§ What the exercise asks:
Find and copy each line of the listing below that has the word "kstyles" in it.

§ Source records:
----

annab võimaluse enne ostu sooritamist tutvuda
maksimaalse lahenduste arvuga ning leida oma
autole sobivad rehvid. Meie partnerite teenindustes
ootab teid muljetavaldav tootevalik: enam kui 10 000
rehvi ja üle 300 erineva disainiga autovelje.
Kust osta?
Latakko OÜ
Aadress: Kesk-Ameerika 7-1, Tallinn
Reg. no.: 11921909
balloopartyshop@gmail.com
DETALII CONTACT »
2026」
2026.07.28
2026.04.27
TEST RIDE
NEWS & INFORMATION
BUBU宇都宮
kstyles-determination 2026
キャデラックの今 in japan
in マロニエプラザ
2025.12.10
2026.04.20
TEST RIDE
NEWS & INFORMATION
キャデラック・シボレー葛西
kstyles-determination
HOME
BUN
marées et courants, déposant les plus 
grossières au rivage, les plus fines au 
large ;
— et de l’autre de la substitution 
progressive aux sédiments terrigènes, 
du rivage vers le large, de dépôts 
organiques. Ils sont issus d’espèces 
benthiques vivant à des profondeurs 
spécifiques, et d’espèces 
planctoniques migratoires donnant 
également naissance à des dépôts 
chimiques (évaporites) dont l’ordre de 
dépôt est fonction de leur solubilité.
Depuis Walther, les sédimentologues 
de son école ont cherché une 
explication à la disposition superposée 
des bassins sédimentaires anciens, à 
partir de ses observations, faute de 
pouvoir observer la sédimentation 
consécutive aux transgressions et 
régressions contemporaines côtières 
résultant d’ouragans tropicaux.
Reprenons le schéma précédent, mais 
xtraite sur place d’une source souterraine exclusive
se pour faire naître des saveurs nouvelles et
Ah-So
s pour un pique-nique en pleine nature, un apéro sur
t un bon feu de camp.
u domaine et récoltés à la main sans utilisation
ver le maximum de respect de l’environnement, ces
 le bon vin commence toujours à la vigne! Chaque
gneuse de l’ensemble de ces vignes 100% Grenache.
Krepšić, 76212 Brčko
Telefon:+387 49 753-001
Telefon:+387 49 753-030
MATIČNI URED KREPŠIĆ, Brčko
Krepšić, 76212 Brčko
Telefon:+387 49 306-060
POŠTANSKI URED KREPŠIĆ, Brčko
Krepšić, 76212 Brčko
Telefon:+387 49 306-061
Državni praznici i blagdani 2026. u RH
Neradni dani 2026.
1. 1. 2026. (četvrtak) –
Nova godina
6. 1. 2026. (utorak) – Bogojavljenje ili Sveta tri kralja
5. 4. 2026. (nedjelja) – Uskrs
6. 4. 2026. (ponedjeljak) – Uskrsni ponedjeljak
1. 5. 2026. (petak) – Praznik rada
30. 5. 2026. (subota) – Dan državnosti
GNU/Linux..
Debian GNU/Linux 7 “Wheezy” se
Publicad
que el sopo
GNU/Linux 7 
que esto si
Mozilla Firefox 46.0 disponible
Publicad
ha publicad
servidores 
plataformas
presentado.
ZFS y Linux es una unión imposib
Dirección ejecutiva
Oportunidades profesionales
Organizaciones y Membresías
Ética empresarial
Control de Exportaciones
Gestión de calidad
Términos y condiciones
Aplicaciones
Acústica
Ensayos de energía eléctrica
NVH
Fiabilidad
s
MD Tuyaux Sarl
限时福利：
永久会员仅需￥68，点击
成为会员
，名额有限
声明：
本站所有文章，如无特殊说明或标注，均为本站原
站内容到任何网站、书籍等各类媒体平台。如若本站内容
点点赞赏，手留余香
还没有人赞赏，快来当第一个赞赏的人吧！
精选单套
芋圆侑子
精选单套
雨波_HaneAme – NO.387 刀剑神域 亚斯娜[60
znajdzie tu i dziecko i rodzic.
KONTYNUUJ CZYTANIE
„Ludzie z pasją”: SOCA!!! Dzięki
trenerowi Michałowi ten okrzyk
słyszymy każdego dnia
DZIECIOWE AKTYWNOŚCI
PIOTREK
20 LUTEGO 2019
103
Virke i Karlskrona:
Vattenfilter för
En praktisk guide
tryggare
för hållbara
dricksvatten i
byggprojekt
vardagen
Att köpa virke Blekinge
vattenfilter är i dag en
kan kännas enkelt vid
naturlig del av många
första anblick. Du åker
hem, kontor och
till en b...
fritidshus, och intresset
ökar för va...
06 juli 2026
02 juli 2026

----

§ Output for this task:
kstyles-determination 2026
kstyles-determination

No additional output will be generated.